Philadelphia became the first major U.S. city to reinstate its indoor mask mandate on Monday after reporting a sharp increase in coronavirus infections, with the city's top health official saying she wanted to forestall a potential new wave driven by an Omicron subvariant.
Confirmed COVID-19 cases have risen more than 50% in 10 days, the threshold at which the city’s guidelines call for people to wear masks indoors, said Dr. Cheryl Bettigole, the health commissioner. Health officials believe the recent spike is being driven by the highly transmissible BA.2 subvariant of Omicron, which has spread rapidly throughout Europe and Asia, and has become dominant in the U.S. in recent weeks.
Health inspectors will begin enforcing the mask mandate at city businesses April 18.
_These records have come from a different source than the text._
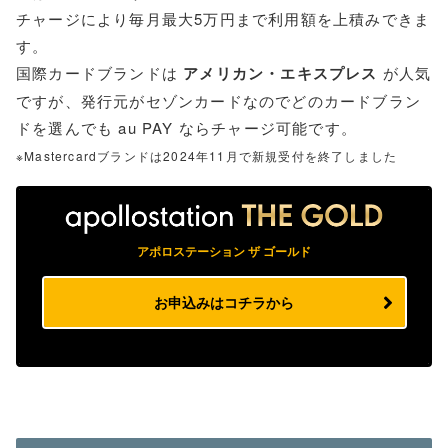
チャージにより毎月最大5万円まで利用額を上積みできま
す。
国際カードブランドは
アメリカン・エキスプレス
が人気
ですが、発行元がセゾンカードなのでどのカードブラン
ドを選んでも au PAY ならチャージ可能です。
※Mastercardブランドは2024年11月で新規受付を終了しました
アポロステーション ザ ゴールド
お申込みはコチラから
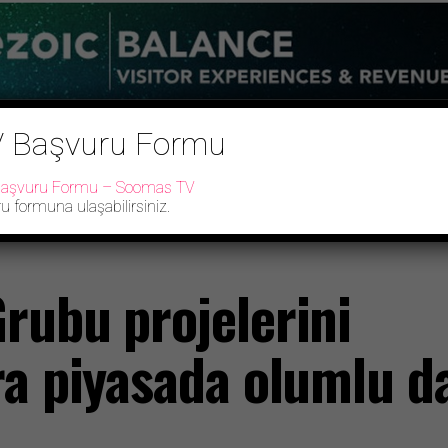
 Başvuru Formu
Başvuru Formu – Soomas TV
u formuna ulaşabilirsiniz.
A
SPOR
TREND
POPÜLER
İŞ DÜNYASI
SOOMAS TV PROGRAM
rubu projelerini
ra piyasada olumlu d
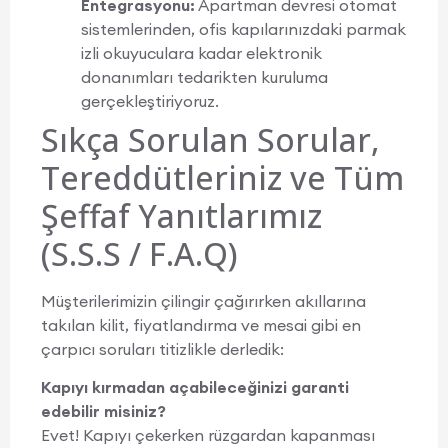
Entegrasyonu:
Apartman devresi otomat
sistemlerinden, ofis kapılarınızdaki parmak
izli okuyuculara kadar elektronik
donanımları tedarikten kuruluma
gerçekleştiriyoruz.
Sıkça Sorulan Sorular,
Tereddütleriniz ve Tüm
Şeffaf Yanıtlarımız
(S.S.S / F.A.Q)
Müşterilerimizin çilingir çağırırken akıllarına
takılan kilit, fiyatlandırma ve mesai gibi en
çarpıcı soruları titizlikle derledik:
Kapıyı kırmadan açabileceğinizi garanti
edebilir misiniz?
Evet! Kapıyı çekerken rüzgardan kapanması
Most states and cities dropped their masking requirements in February and early March following new guidelines from the U.S. Centers for Disease Control and Prevention that put less focus on case counts and more on hospital capacity. The CDC said at that time that with the virus in retreat, most Americans could safely take off their masks.
Philadelphia ended its indoor mask mandate March 2, and Bettigole acknowledged “it was wonderful to feel that sense of normalcy again.”
Confirmed cases have since risen to more than 140 per day — still a fraction of what Philadelphia saw at the height of the Omicron surge — while only 46 patients are in the hospital with COVID-19. The CDC says community spread in Philadelphia remains low, a level at which the agency says that masking can be optional.